4.3 Die zitierten Entscheidungen sprechen im Ergebnis dafür, dass es für die Frage, ob der Vater im Inland steuerpflichtig ist, nicht auf die grundsätzliche Steuerpflicht nach § 1 Abs 2 EStG, sondern vielmehr darauf ankommt, ob in Österreich effektiv eine Besteuerung erfolgt, seine Einkünfte also ganz oder teilweise in Österreich tatsächlich zur Berechnung seiner Steuerlast herangezogen werden. Dies ist nicht der Fall, wenn der Vater in Österreich nicht veranlagt wird oder aufgrund eines Doppelbesteuerungsabkommens eine Besteuerung in Österreich unterbleibt.

Die zuletzt genannte Voraussetzung ist im Anlassfall gegeben. Das Rekursgericht hat daher zu Recht die Familienbeihilfe nicht im Sinn einer steuerlichen Entlastung als unterhaltsmindernd berücksichtigt.

4.4 Diesem Ergebnis steht auch die Entscheidung 4 Ob 143/12a nicht entgegen. In diesem Fall war der Vater ein österreichischer Grenzgänger, der sein Einkommen vollständig in der Schweiz zu versteuern hatte. Nach dem relevanten Doppelbesteuerungsabkommen wurde die in der Schweiz entrichtete Steuer auf die in Österreich zu entrichtende Steuer angerechnet. Es erfolgte somit auch in Österreich eine Festsetzung der Einkommensteuer. Dazu führte der Oberste Gerichtshof aus:

Bei dieser Sachlage ist kein Grund ersichtlich, dem im Inland unbeschränkt steuerpflichtigen Vater jene steuerliche Entlastung zu verwehren, wie sie nach der Rechtsprechung des Verfassungsgerichtshofs Unterhalts-pflichtigen im Fall der Haushaltstrennung bei höheren Unterhaltsbemessungsgrundlagen zu gewähren ist, um auf diese Weise die Minderung der Leistungsfähigkeit des Steuerpflichtigen durch gesetzliche Unterhaltsleistungen an Kinder im Einkommensteuerrecht zu berücksichtigen. Der Senat billigt damit die Entscheidung des Rekursgerichts in ihrem Ergebnis, dass auch einem Grenzgänger mit Wohnsitz in Österreich, der im Inland weiterhin unbeschränkt steuerpflichtig ist, eine steuerliche Entlastung entsprechend den Grundsätzen der Rechtsprechung zuzubilligen ist, damit der vom Verfassungsgerichtshof für notwendig erachtete Ausgleich der Transferleistung eintreten kann. Die Entlastung steht – sofern wie hier die Bagatellgrenze überschritten wird – dem Unterhaltspflichtigen unter den aufgezeigten Umständen unabhängig davon zu, wie hoch gemäß den Bestimmungen eines anwendbaren Doppelbesteuerungs-abkommens jener Anteil der von ihm abzuführenden Einkommensteuer ist, der dem österreichischen Fiskus zufließt .

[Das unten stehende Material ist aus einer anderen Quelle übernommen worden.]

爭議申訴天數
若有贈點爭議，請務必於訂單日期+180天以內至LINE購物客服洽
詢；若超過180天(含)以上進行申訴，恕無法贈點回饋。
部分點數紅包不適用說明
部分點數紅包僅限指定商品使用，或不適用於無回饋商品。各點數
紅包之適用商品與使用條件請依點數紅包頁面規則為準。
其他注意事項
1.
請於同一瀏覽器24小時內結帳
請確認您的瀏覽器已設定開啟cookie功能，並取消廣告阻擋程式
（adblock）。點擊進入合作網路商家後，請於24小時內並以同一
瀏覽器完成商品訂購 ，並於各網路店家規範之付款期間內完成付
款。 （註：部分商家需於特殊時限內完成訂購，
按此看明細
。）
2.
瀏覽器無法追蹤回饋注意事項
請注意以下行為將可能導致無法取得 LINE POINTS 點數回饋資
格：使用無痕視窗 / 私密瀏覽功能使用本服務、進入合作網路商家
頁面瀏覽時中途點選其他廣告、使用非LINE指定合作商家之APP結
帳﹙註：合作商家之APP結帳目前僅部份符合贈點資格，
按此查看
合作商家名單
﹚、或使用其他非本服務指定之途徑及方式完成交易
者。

Diese Entscheidung nimmt zwar auf die grundsätzliche (unbeschränkte) Steuerpflicht nach § 1 Abs 2 EStG im Inland Bezug. Das die Entscheidung tragende Begründungselement besteht aber darin, dass in Österreich tatsächlich eine Besteuerung erfolgte und die im Ausland entrichtende Steuer auf die österreichische Steuer (nur) angerechnet wurde. Ein Teil der Steuer war somit auch in Österreich zu entrichten.

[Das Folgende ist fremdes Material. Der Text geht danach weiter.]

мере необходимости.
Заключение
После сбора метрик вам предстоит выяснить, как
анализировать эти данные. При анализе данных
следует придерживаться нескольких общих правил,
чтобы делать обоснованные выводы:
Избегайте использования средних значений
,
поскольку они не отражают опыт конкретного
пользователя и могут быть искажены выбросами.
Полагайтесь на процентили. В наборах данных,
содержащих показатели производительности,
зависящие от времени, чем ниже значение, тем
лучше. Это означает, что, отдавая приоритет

5. Entgegen der Ansicht des Rekursgerichts liegt somit keine uneinheitliche Rechtsprechung des Obersten Gerichtshofs vor. Damit besteht auch keine erhebliche Rechtsfrage.

Angemerkt wird, dass sich der Vater im Revisionsrekurs nur auf seine grundsätzliche Steuerpflicht nach § 1 Abs 2 EStG in Österreich stützt. Andere Gründe hat er auch im erstinstanzlichen Verfahren nicht geltend gemacht.

Insgesamt gelingt es dem Vater nicht, mit seinem Revisionsrekurs eine erhebliche Rechtsfrage aufzuzeigen. Der Revisionsrekurs war daher zurückzuweisen.